La riduzione produttiva, insieme alle politiche di contingentamento, promozione e gestione del Consorzio, ha come obiettivo quello di «mantenere il posizionamento e la competitività della Valpolicella nel complesso contesto internazionale». Nel 2024, su un territorio di produzione che si estende in 19 comuni della provincia di Verona, la produzione è stata di 59milioni di bottiglie, per un giro d’affari di circa 600 milioni di euro, di cui più della metà riferiti alle performance dell’Amarone. Il 2025 viaggerà a volumi inferiori.
La raccolta delle uve per l’appassimento in Valpolicella è tutta manuale e, in vendemmia, vale circa 120mila giornate di lavoro. Il dato sale a quasi 170mila per la raccolta, anche meccanizzata, nel resto dei vigneti destinata alla produzione degli altri vini della grande denominazione.
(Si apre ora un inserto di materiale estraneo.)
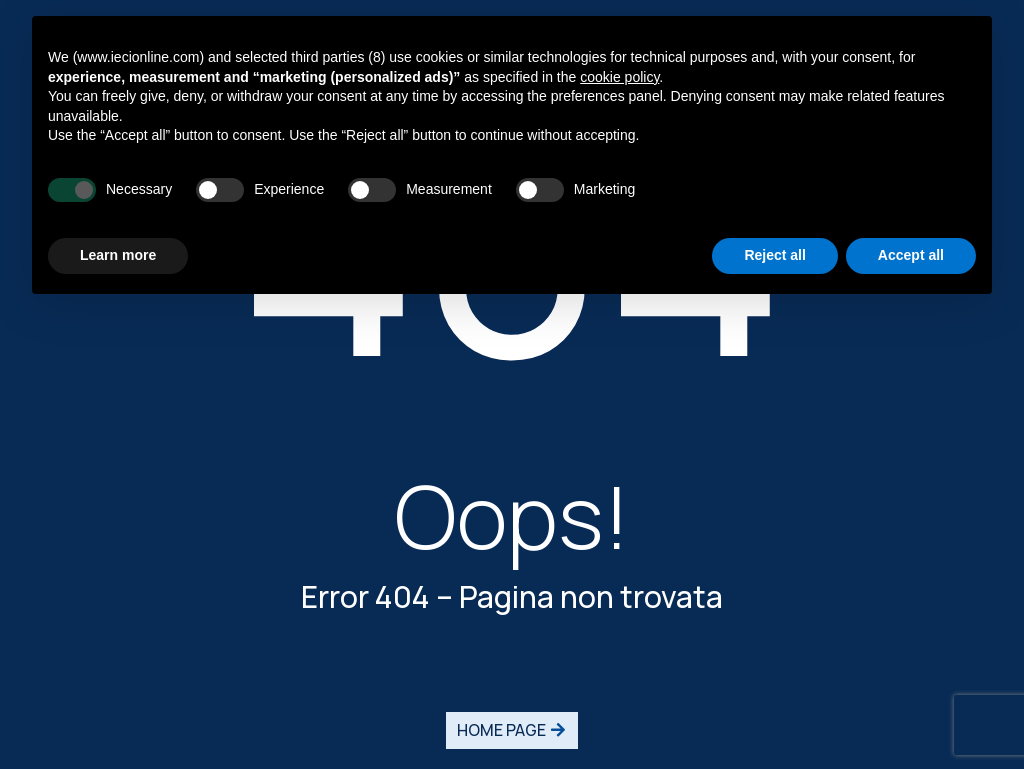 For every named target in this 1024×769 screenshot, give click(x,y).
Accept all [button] (911, 255)
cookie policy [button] (619, 77)
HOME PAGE (501, 730)
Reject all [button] (774, 255)
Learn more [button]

Per la denominazione, fa sapere l’ente di tutela, preannuncia un’annata «qualitativamente equilibrata, con una buona concentrazione di zuccheri e un rapporto equilibrato tra acidità e pH degli acini». I tecnici consortili parlano di uve che «hanno raggiunto una maturazione fenolica ottimale, con un contenuto significativo di antociani e tannini». Le piogge che hanno interessato l’ultima fase prima della vendemmia non hanno provocato danni e le condizioni «si confermano ideali per la produzione dei grandi rossi veneti da lungo affinamento. Lo stato fitosanitario di corvina, corvinone e rondinella – è il commento del Consorzio – si presenta complessivamente buono, a dimostrazione dell’impegno delle aziende sul fronte della difesa». Il giudizio finale Il risultato dell’andamento climatico dell’annata 2025 dovrebbe portare «nei calici dei vini che esprimono spessore e fedeltà ai terroir della denominazione, con prospettive qualitativamente interessanti».